Extracted page text data:
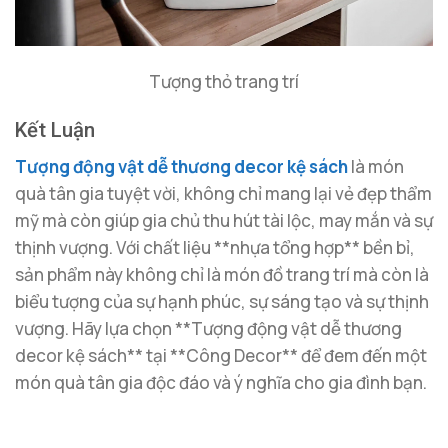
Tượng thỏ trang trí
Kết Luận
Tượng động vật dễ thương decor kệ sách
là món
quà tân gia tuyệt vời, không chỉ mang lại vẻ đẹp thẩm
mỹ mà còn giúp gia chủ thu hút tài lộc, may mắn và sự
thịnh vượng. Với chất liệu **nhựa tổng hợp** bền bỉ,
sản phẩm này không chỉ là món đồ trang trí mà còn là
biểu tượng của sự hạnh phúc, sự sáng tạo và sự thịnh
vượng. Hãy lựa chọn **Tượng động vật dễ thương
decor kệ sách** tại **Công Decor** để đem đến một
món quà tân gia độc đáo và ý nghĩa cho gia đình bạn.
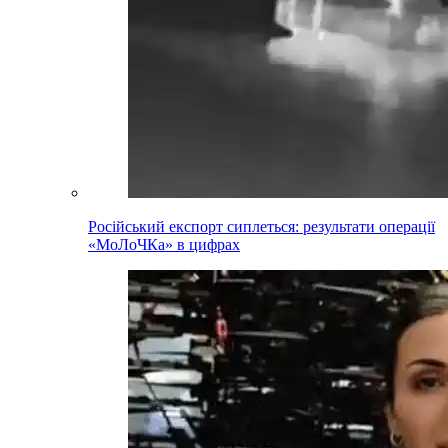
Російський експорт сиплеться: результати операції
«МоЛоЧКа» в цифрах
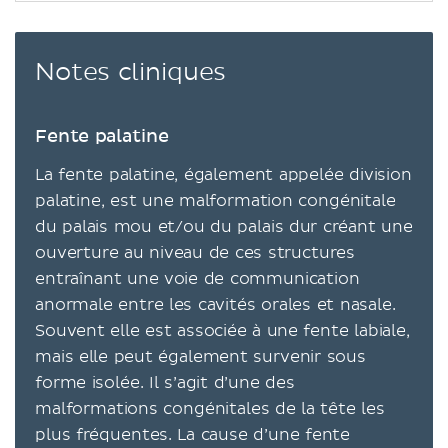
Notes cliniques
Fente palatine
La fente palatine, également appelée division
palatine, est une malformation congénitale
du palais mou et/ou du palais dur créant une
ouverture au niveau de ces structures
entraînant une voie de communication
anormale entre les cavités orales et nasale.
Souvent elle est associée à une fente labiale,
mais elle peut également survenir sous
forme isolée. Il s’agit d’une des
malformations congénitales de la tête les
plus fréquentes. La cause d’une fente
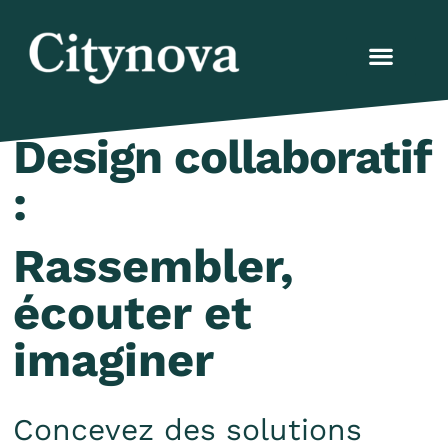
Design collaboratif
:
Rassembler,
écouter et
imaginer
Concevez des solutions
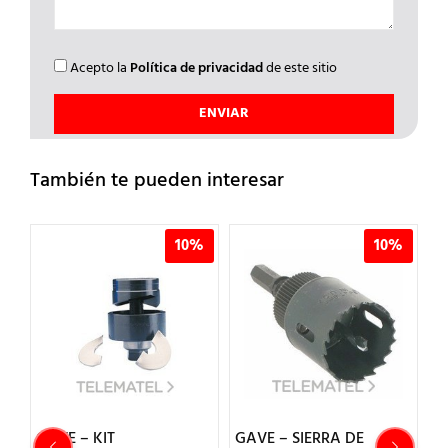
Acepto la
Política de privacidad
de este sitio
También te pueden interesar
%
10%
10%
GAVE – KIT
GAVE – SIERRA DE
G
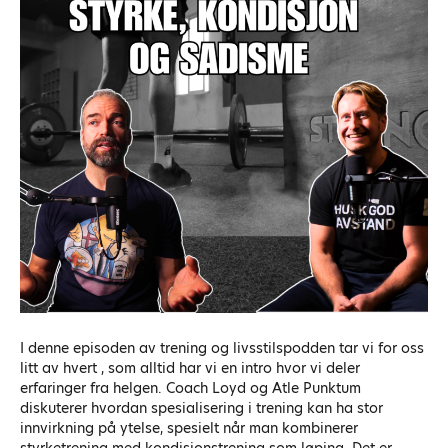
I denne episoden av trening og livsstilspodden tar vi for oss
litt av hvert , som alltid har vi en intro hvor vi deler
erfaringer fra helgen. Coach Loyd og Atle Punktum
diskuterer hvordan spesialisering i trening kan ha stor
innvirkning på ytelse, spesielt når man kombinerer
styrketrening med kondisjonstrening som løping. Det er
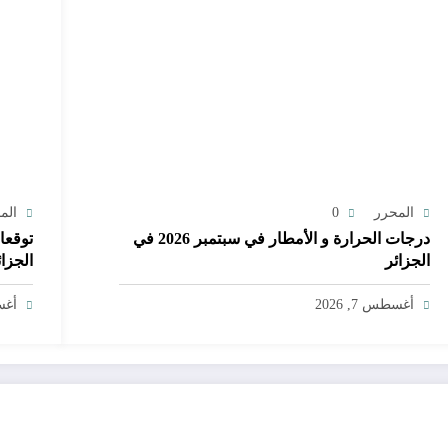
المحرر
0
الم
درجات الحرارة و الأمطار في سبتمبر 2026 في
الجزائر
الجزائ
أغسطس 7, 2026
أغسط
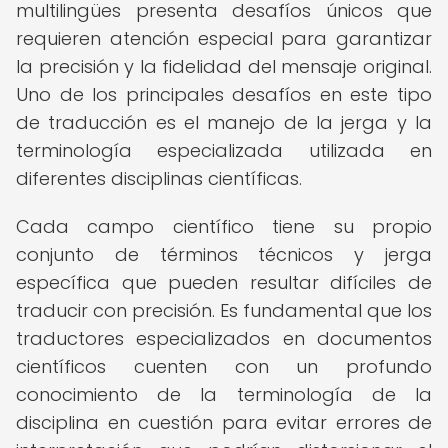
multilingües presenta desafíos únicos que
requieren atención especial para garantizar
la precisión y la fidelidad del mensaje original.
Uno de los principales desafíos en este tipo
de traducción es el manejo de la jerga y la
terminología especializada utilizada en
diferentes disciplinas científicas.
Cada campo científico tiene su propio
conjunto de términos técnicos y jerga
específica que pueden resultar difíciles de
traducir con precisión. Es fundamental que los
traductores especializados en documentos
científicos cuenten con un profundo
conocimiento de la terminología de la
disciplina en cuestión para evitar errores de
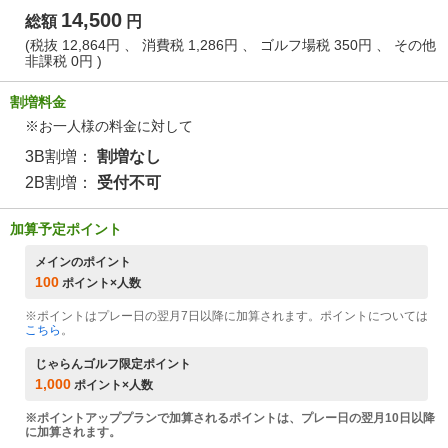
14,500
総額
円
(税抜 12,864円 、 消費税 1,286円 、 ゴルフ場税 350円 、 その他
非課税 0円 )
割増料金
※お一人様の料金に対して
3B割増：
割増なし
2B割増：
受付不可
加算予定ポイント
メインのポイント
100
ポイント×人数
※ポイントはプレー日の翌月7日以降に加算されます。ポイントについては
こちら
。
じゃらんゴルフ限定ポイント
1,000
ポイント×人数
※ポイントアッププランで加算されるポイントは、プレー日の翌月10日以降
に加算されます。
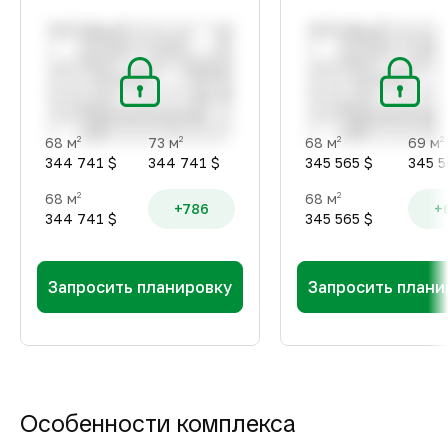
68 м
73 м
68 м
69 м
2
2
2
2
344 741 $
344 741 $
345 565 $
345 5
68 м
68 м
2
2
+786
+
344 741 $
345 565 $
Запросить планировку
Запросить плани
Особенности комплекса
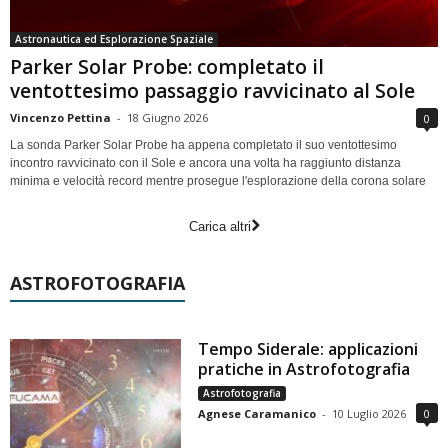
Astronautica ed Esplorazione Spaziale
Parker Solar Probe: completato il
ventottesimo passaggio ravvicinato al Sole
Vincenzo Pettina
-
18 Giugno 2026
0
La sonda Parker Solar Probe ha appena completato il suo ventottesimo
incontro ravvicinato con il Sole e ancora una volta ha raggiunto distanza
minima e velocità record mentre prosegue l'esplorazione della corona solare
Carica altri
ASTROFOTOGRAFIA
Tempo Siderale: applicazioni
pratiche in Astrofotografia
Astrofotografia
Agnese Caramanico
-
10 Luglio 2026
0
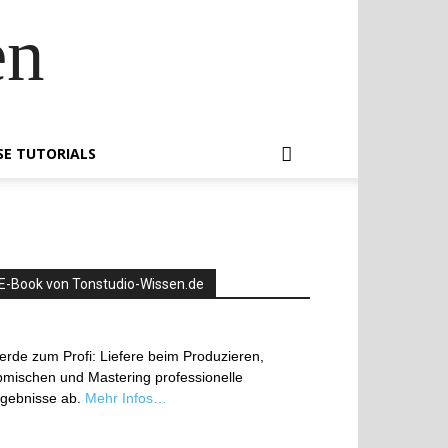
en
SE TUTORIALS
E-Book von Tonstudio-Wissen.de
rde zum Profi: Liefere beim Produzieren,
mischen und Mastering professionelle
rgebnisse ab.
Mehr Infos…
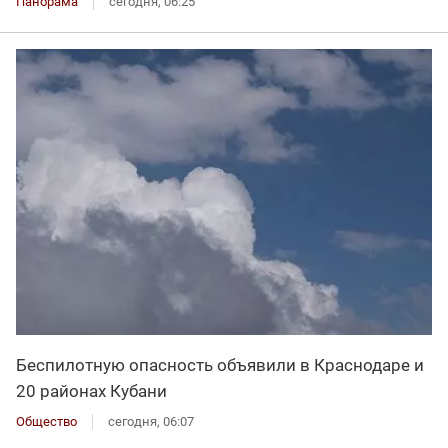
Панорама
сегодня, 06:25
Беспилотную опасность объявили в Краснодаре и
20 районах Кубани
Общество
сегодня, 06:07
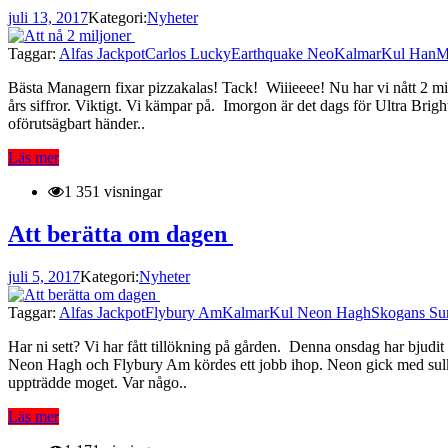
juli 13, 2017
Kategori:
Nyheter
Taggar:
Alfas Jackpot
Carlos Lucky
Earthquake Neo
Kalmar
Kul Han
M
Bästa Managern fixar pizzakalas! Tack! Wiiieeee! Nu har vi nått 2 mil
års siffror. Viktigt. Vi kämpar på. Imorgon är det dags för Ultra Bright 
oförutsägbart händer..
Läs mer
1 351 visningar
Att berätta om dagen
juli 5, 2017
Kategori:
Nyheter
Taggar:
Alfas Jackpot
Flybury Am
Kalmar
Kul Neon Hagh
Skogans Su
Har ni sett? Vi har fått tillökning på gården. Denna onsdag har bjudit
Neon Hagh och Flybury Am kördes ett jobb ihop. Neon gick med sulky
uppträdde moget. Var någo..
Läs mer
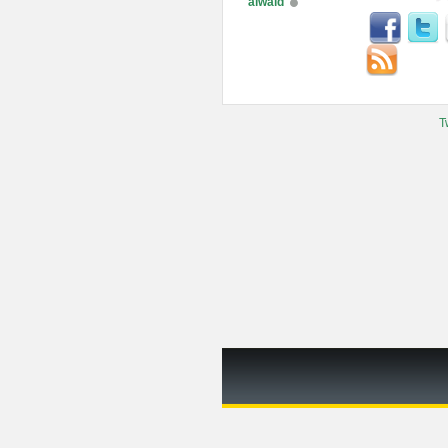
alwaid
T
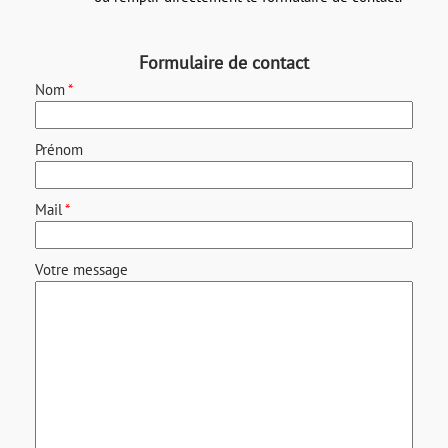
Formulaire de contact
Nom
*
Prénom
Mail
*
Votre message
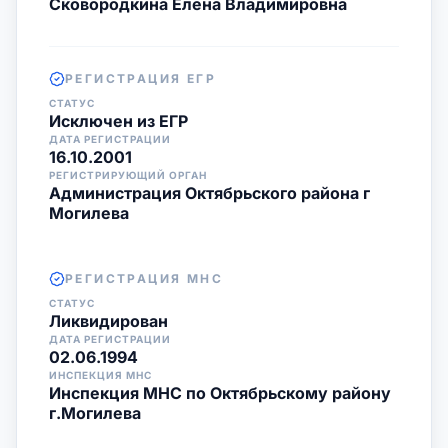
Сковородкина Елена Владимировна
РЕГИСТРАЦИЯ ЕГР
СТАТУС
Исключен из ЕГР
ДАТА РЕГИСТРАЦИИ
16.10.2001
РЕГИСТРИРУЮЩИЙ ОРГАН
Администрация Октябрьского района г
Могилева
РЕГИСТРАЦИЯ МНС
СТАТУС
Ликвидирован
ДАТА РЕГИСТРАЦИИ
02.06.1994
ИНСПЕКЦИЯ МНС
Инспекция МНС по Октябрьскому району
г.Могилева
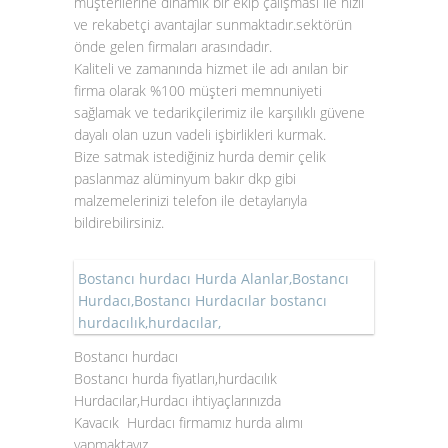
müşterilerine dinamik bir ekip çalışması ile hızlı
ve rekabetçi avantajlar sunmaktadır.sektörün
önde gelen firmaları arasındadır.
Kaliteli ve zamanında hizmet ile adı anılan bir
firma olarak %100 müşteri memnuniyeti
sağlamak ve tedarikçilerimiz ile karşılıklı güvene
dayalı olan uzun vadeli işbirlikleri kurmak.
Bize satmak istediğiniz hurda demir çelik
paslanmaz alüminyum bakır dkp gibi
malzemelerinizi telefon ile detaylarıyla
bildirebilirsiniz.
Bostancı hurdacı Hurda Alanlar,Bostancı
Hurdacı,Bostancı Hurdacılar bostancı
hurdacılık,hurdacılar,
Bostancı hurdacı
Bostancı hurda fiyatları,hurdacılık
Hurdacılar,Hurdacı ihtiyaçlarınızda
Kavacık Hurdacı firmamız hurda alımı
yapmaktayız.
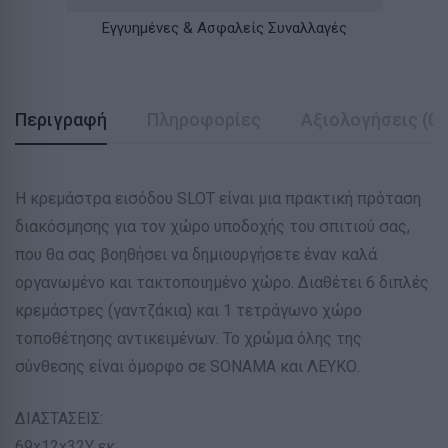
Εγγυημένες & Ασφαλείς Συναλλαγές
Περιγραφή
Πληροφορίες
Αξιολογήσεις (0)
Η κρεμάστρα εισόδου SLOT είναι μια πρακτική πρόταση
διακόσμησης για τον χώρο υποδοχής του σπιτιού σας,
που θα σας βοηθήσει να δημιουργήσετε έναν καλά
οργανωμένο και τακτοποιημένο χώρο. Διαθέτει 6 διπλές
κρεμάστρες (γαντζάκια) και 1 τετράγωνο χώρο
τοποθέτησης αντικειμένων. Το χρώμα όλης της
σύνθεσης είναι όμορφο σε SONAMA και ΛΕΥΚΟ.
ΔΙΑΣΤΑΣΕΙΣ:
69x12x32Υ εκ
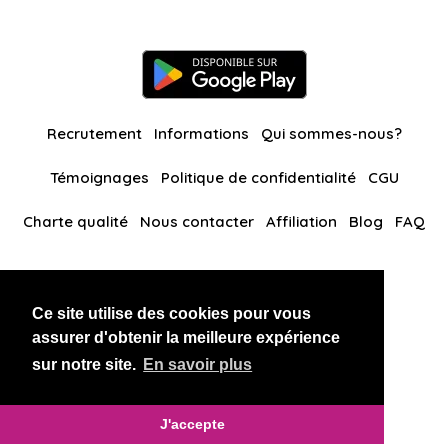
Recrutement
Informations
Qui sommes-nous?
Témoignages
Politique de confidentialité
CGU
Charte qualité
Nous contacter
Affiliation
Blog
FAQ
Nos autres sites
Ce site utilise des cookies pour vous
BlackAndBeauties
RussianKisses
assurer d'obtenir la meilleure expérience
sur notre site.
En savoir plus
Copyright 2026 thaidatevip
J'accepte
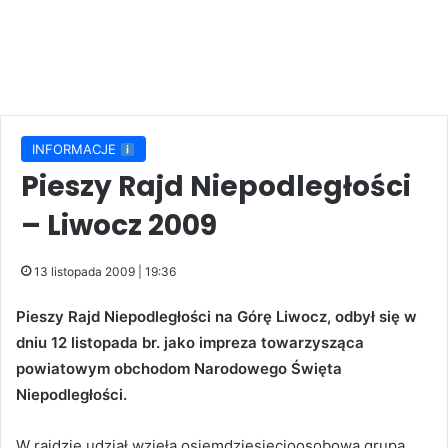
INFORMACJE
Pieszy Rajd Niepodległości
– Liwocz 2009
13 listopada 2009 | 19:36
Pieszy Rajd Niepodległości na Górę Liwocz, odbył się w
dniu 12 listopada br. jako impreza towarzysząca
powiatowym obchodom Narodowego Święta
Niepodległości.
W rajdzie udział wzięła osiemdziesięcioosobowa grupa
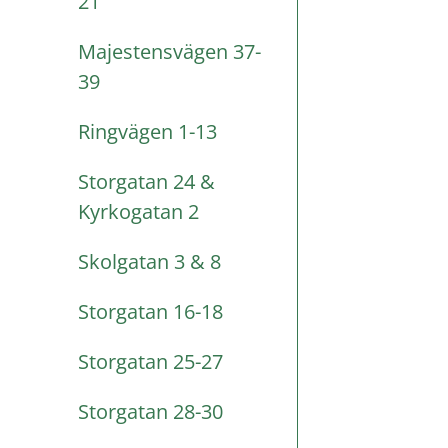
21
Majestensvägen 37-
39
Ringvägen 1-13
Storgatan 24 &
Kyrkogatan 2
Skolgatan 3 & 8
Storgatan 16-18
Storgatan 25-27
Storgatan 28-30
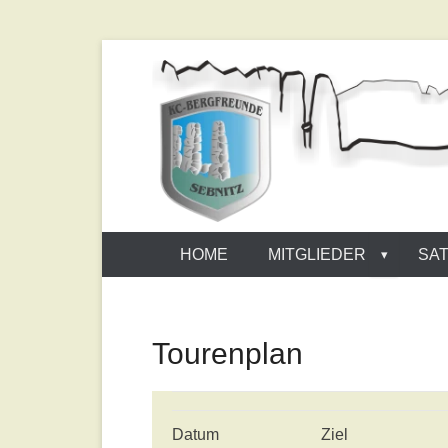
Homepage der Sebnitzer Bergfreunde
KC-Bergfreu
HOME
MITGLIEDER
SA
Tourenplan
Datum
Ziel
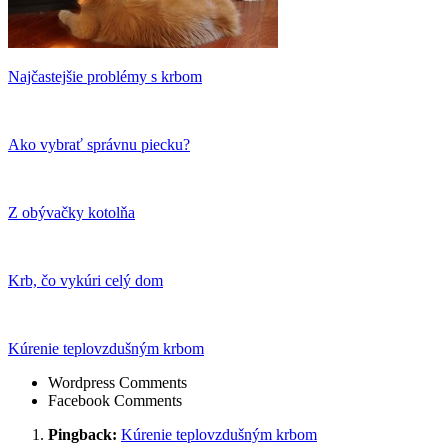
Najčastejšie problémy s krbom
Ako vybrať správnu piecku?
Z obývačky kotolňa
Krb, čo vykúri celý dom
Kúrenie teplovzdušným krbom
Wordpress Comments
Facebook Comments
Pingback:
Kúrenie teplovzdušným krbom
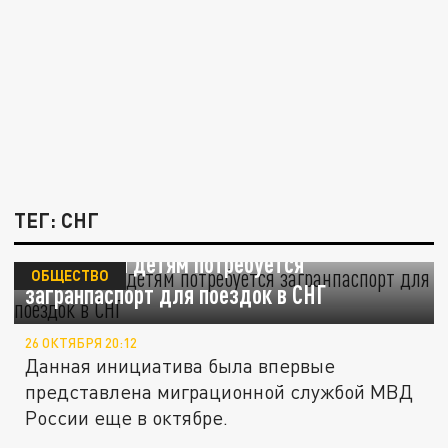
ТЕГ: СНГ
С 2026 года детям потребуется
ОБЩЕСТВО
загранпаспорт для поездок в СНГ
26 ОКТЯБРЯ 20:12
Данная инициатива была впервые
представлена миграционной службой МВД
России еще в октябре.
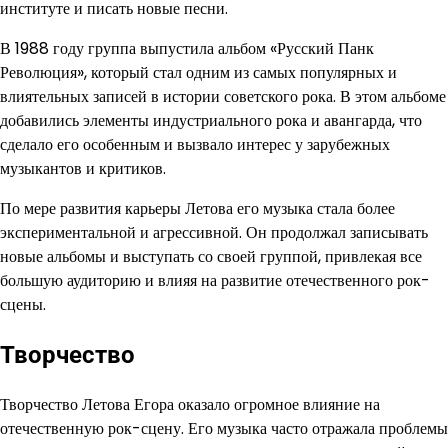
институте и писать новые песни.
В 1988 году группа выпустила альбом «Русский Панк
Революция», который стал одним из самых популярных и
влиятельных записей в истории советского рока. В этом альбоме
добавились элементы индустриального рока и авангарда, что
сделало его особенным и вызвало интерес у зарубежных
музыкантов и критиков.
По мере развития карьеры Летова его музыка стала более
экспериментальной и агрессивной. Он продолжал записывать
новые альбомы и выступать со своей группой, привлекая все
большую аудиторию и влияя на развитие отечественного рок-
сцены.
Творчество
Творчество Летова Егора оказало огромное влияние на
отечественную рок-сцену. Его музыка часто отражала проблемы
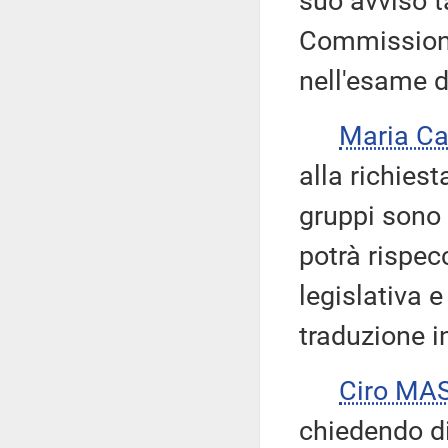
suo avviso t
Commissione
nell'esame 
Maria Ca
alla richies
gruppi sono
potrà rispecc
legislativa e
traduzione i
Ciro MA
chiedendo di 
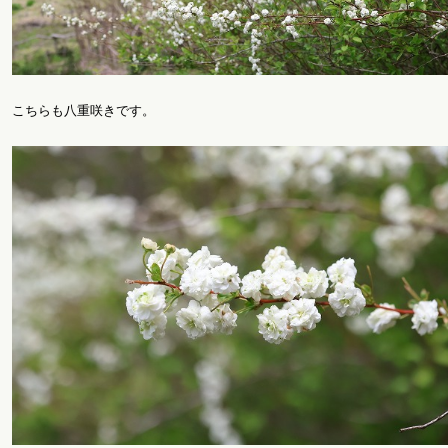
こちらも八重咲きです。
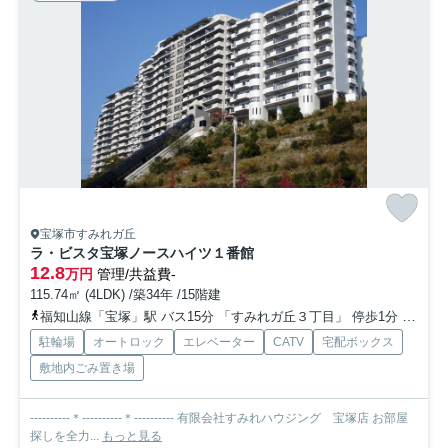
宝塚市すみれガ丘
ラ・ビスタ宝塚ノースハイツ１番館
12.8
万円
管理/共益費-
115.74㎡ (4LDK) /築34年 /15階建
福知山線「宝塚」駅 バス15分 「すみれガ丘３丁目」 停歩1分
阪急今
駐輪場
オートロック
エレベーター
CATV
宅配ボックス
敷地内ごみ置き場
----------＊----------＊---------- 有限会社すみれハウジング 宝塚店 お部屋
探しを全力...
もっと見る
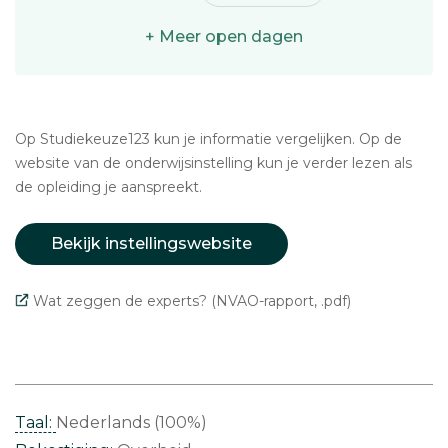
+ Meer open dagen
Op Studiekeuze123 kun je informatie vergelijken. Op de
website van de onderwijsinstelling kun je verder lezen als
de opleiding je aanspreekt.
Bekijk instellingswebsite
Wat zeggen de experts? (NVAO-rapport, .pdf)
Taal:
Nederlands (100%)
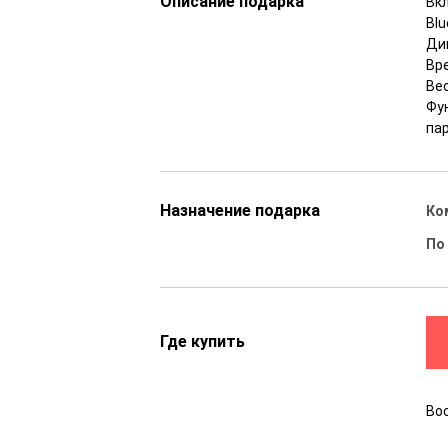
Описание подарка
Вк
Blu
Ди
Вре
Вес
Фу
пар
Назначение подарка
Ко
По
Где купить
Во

§ TASK OBJECTIVE:
Look above for the line with "РЕГИСТРАЦИЯ ЕГР", then print it and each line after it down to and including the line with "önde gelen firmaları arasındadır.". Leave out the pictures and keep the wording exact.

§ SOLUTION TO THE PROBLEM:
РЕГИСТРАЦИЯ ЕГР
СТАТУС
Исключен из ЕГР
ДАТА РЕГИСТРАЦИИ
16.10.2001
РЕГИСТРИРУЮЩИЙ ОРГАН
Администрация Октябрьского района г
Могилева
РЕГИСТРАЦИЯ МНС
СТАТУС
Ликвидирован
ДАТА РЕГИСТРАЦИИ
02.06.1994
ИНСПЕКЦИЯ МНС
Инспекция МНС по Октябрьскому району
г.Могилева
müşterilerine dinamik bir ekip çalışması ile hızlı
ve rekabetçi avantajlar sunmaktadır.sektörün
önde gelen firmaları arasındadır.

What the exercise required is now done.